**Required work**. In the material below, find the line with "Дизайн та збірка" and the line with "competitivas.". Output exactly those two lines and all lines between them, leaving out pictures.

**Supplied information**.
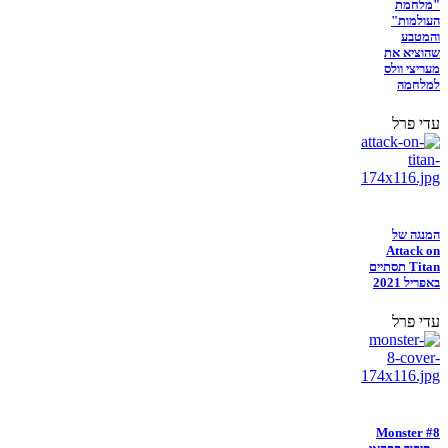
"מלחמת
העולמות"
והמטבע
שהוציא את
מעריצי וולס
למלחמה
עדי פרל
המנגה של
Attack on
Titan תסתיים
באפריל 2021
עדי פרל
Monster #8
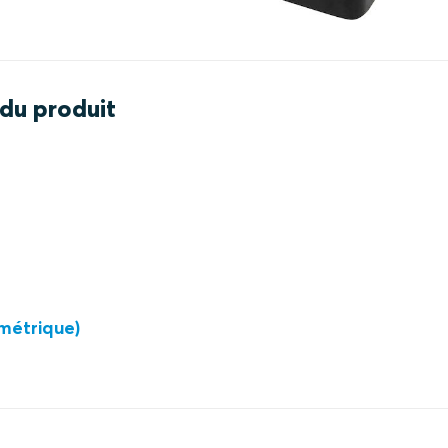
 du produit
(métrique)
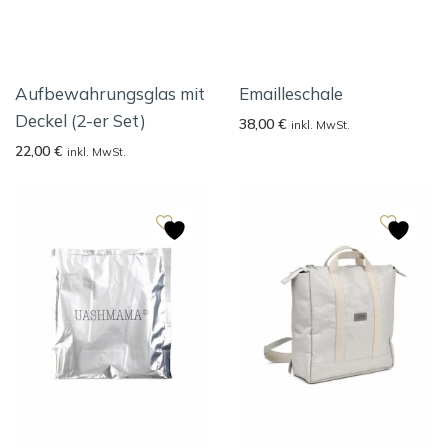
Aufbewahrungsglas mit
Emailleschale
Deckel (2-er Set)
38,00
€
inkl. MwSt.
22,00
€
inkl. MwSt.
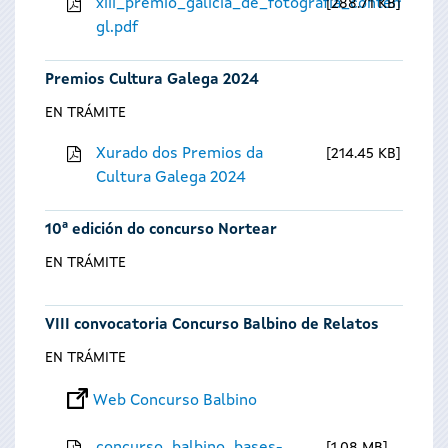
xiii_premio_galicia_de_fotografia_contempora
288.71 KB
gl.pdf
Premios Cultura Galega 2024
EN TRÁMITE
Xurado dos Premios da
214.45 KB
Cultura Galega 2024
10ª edición do concurso Nortear
EN TRÁMITE
VIII convocatoria Concurso Balbino de Relatos
EN TRÁMITE
Web Concurso Balbino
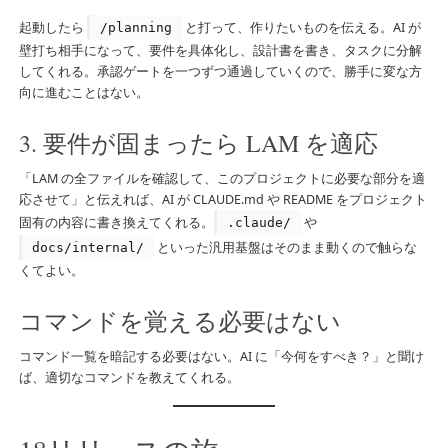
起動したら
と打って、作りたいものを伝える。AI が
/planning
壁打ち相手になって、要件を具体化し、設計書を書き、タスクに分解
してくれる。承認ゲートを一つずつ通過していくので、勝手に変な方
向に進むことはない。
3. 要件が固まったら LAM を適応
「LAM の全ファイルを確認して、このプロジェクトに必要な部分を適
応させて」と伝えれば、AI が CLAUDE.md や README をプロジェクト
固有の内容に書き換えてくれる。
や
.claude/
といった汎用基盤はそのまま動くので触らな
docs/internal/
くてよい。
コマンドを覚える必要はない
コマンド一覧を暗記する必要はない。AI に「今何をすべき？」と聞け
ば、適切なコマンドを教えてくれる。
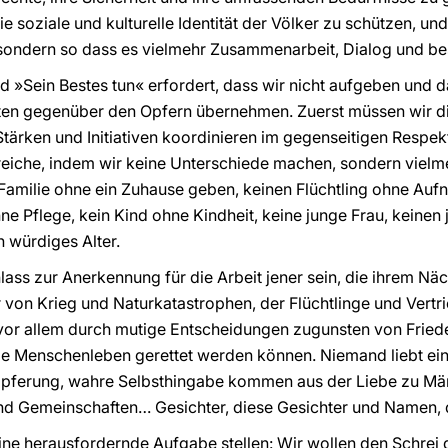
ie soziale und kulturelle Identität der Völker zu schützen, u
t, sondern so dass es vielmehr Zusammenarbeit, Dialog und be
»Sein Bestes tun« erfordert, dass wir nicht aufgeben und d
en gegenüber den Opfern übernehmen. Zuerst müssen wir di
ärken und Initiativen koordinieren im gegenseitigen Respek
iche, indem wir keine Unterschiede machen, sondern vielme
 Familie ohne ein Zuhause geben, keinen Flüchtling ohne A
 Pflege, kein Kind ohne Kindheit, keine junge Frau, keinen
 würdiges Alter.
lass zur Anerkennung für die Arbeit jener sein, die ihrem N
 von Krieg und Naturkatastrophen, der Flüchtlinge und Vertri
, vor allem durch mutige Entscheidungen zugunsten von Fried
e Menschenleben gerettet werden können. Niemand liebt ein 
opferung, wahre Selbsthingabe kommen aus der Liebe zu Mä
nd Gemeinschaften… Gesichter, diese Gesichter und Namen, d
ine herausfordernde Aufgabe stellen: Wir wollen den Schrei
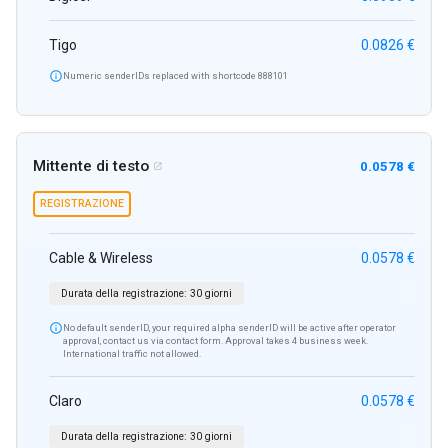
Tigo
0.0826 €

Numeric senderIDs replaced with shortcode 888101
Mittente di testo
0.0578 €

REGISTRAZIONE
Cable & Wireless
0.0578 €
Durata della registrazione:
30 giorni

No default senderID, your required alpha senderID will be active after operator
approval, contact us via contact form. Approval takes 4 business week.
International traffic not allowed.
Claro
0.0578 €
Durata della registrazione:
30 giorni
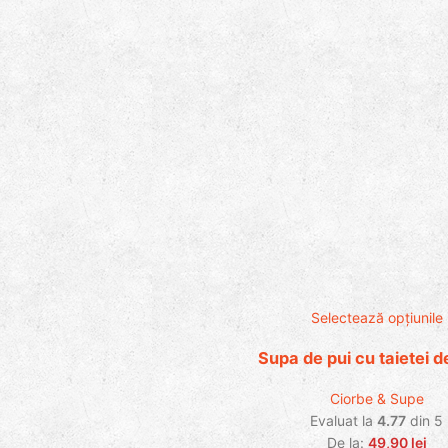
Selectează opțiunile
Supa de pui cu taietei 
Ciorbe & Supe
Evaluat la
4.77
din 5
De la:
49,90
lei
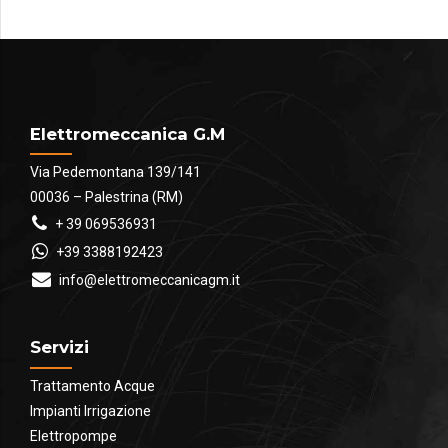
Elettromeccanica G.M
Via Pedemontana 139/141
00036 – Palestrina (RM)
+ 39 069536931
+39 3388192423
info@elettromeccanicagm.it
Servizi
Trattamento Acque
Impianti Irrigazione
Elettropompe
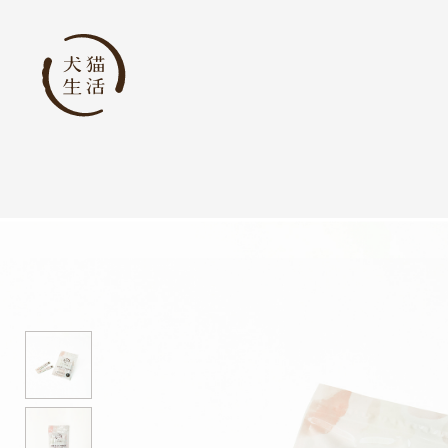
商品
商品一覧
国産へのこだわり
安心安全へのこだわり
素材へのこだわり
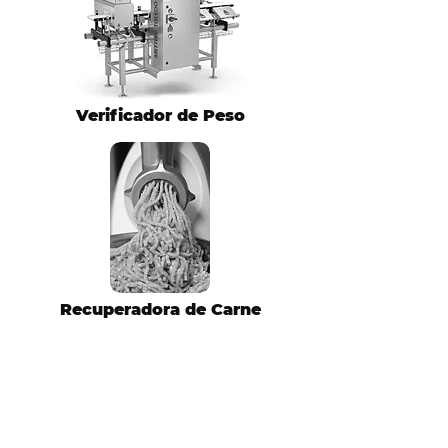
Verificador de Peso
Recuperadora de Carne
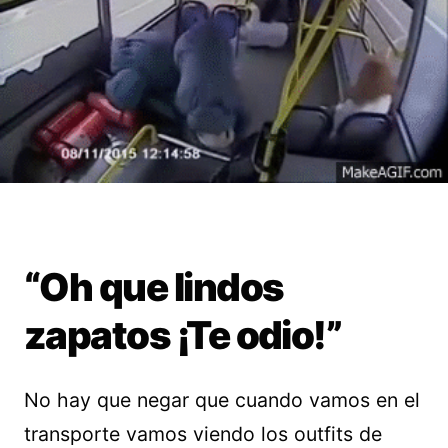
“Oh que lindos
zapatos ¡Te odio!”
No hay que negar que cuando vamos en el
transporte vamos viendo los outfits de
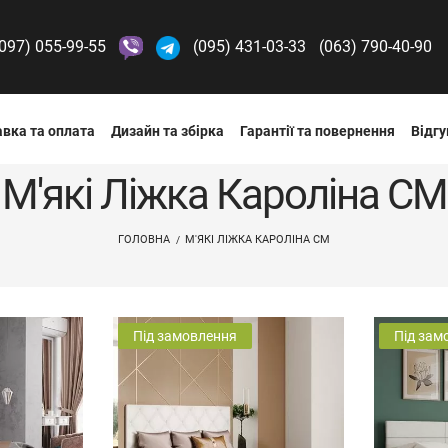
(097) 055-99-55
(095) 431-03-33
(063) 790-40-90
вка та оплата
Дизайн та збірка
Гарантії та повернення
Відгу
М'які Ліжка Кароліна СМ
ГОЛОВНА
М'ЯКІ ЛІЖКА КАРОЛІНА СМ
Під замовлення
Під зам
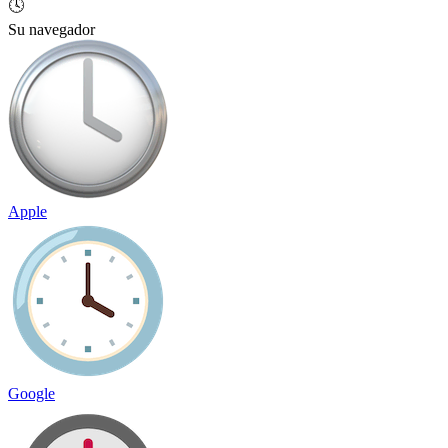
🕓
Su navegador
Apple
Google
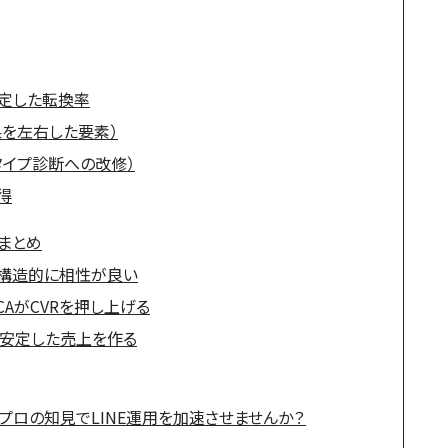
定した転換率
を左右した要素）
タイプ診断への改修）
得
まとめ
 は構造的に相性が良い
CAがCVRを押し上げる
が安定した売上を作る
プロの知見でLINE運用を加速させませんか？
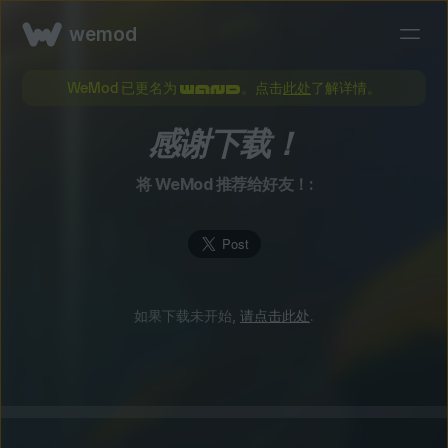
wemod
WeMod 已更名为
。点击
此处
了解详情。
感谢下载！
将 WeMod 推荐给好友！:
如果下载未开始,
请点击此处
.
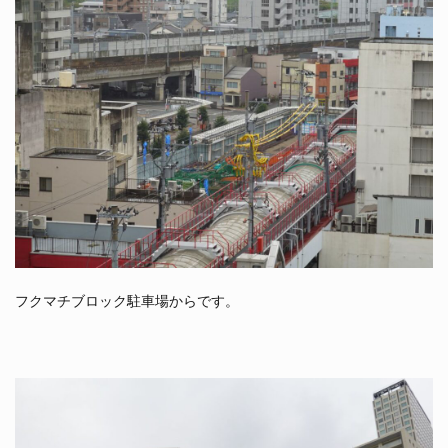
フクマチブロック駐車場からです。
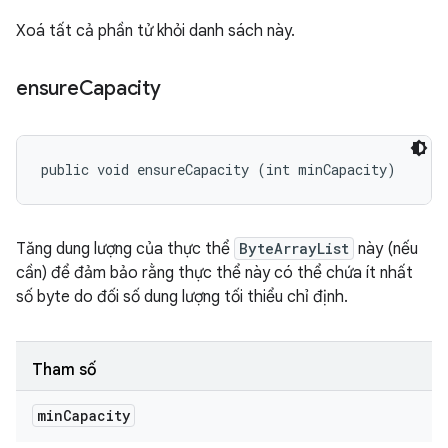
Xoá tất cả phần tử khỏi danh sách này.
ensure
Capacity
public void ensureCapacity (int minCapacity)
Tăng dung lượng của thực thể
ByteArrayList
này (nếu
cần) để đảm bảo rằng thực thể này có thể chứa ít nhất
số byte do đối số dung lượng tối thiểu chỉ định.
Tham số
min
Capacity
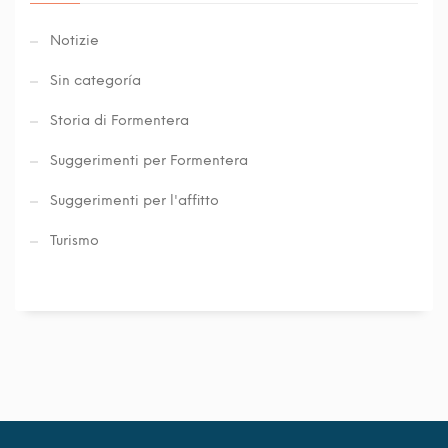
Notizie
Sin categoría
Storia di Formentera
Suggerimenti per Formentera
Suggerimenti per l'affitto
Turismo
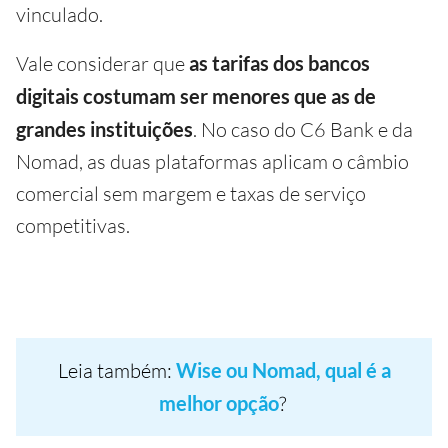
vinculado.
Vale considerar que
as tarifas dos bancos
digitais costumam ser menores que as de
grandes instituições
. No caso do C6 Bank e da
Nomad, as duas plataformas aplicam o câmbio
comercial sem margem e taxas de serviço
competitivas.
Leia também:
Wise ou Nomad, qual é a
melhor opção
?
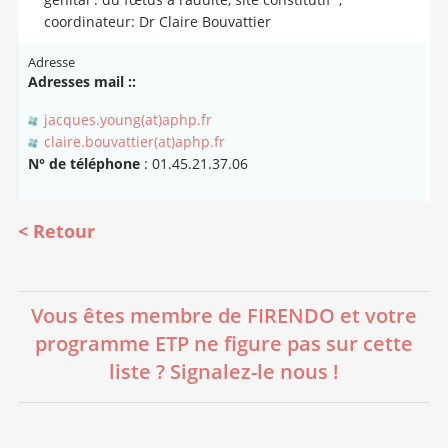
coordinateur: Dr Claire Bouvattier
Adresse
Adresses mail ::
jacques.young(at)aphp.fr
claire.bouvattier(at)aphp.fr
N° de téléphone
: 01.45.21.37.06
Retour
Vous êtes membre de FIRENDO et votre
programme ETP ne figure pas sur cette
liste ? Signalez-le nous !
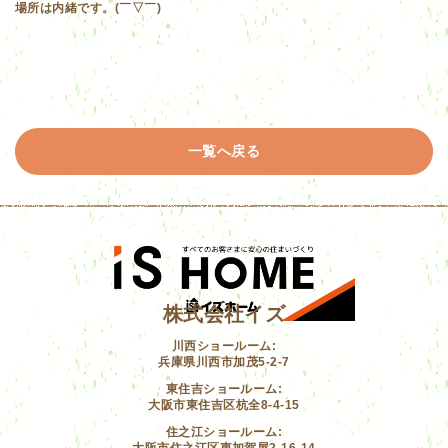
場所は内緒です。(￣▽￣)
一覧へ戻る
株式会社イズ
川西ショールーム:
兵庫県川西市加茂5-2-7
東住吉ショールーム:
大阪市東住吉区杭全8-4-15
住之江ショールーム:
大阪市住之江区東加賀屋2-16-14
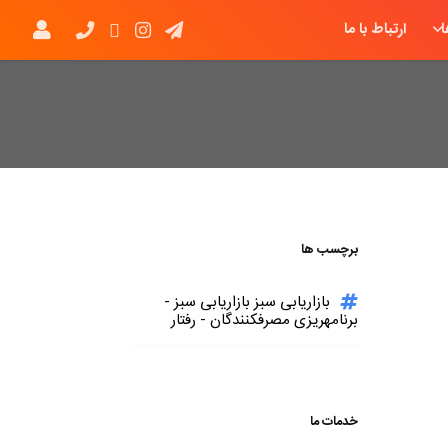
ارتباط با ما
برچسب ها
بازاریابی سبز بازاریابی سبز -
برنامهریزی مصرفکنندگان - رفتار
خدمات ما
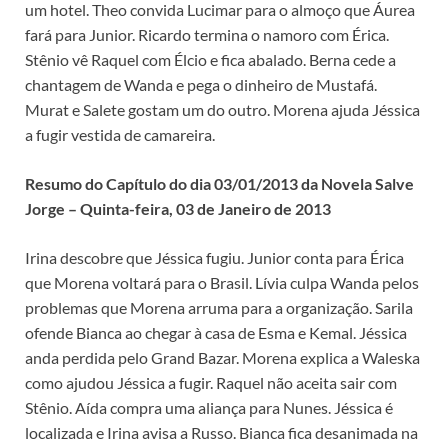
um hotel. Theo convida Lucimar para o almoço que Áurea
fará para Junior. Ricardo termina o namoro com Érica.
Stênio vê Raquel com Élcio e fica abalado. Berna cede a
chantagem de Wanda e pega o dinheiro de Mustafá.
Murat e Salete gostam um do outro. Morena ajuda Jéssica
a fugir vestida de camareira.
Resumo do Capítulo do dia 03/01/2013 da Novela Salve
Jorge – Quinta-feira, 03 de Janeiro de 2013
Irina descobre que Jéssica fugiu. Junior conta para Érica
que Morena voltará para o Brasil. Lívia culpa Wanda pelos
problemas que Morena arruma para a organização. Sarila
ofende Bianca ao chegar à casa de Esma e Kemal. Jéssica
anda perdida pelo Grand Bazar. Morena explica a Waleska
como ajudou Jéssica a fugir. Raquel não aceita sair com
Stênio. Aída compra uma aliança para Nunes. Jéssica é
localizada e Irina avisa a Russo. Bianca fica desanimada na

**Exercise result**.
Дизайн та збірка
Гарантії та повернення
Відгу
М'які Ліжка Кароліна СМ
ГОЛОВНА
М'ЯКІ ЛІЖКА КАРОЛІНА СМ
Під замовлення
Під зам
🕓
Su navegador
Apple
Google
定した転換率
を左右した要素）
タイプ診断への改修）
得
まとめ
 は構造的に相性が良い
CAがCVRを押し上げる
が安定した売上を作る
プロの知見でLINE運用を加速させませんか？
wemod
WeMod 已更名为
。点击
此处
了解详情。
感谢下载！
将 WeMod 推荐给好友！:
如果下载未开始,
请点击此处
.
フクマチブロック駐車場からです。
Xoá tất cả phần tử khỏi danh sách này.
ensure
Capacity
public void ensureCapacity (int minCapacity)
Tăng dung lượng của thực thể
ByteArrayList
này (nếu
cần) để đảm bảo rằng thực thể này có thể chứa ít nhất
số byte do đối số dung lượng tối thiểu chỉ định.
Tham số
min
Capacity
Notizie
Sin categoría
Storia di Formentera
Suggerimenti per Formentera
Suggerimenti per l'affitto
Turismo
vinculado.
Vale considerar que
as tarifas dos bancos
digitais costumam ser menores que as de
grandes instituições
. No caso do C6 Bank e da
Nomad, as duas plataformas aplicam o câmbio
comercial sem margem e taxas de serviço
competitivas.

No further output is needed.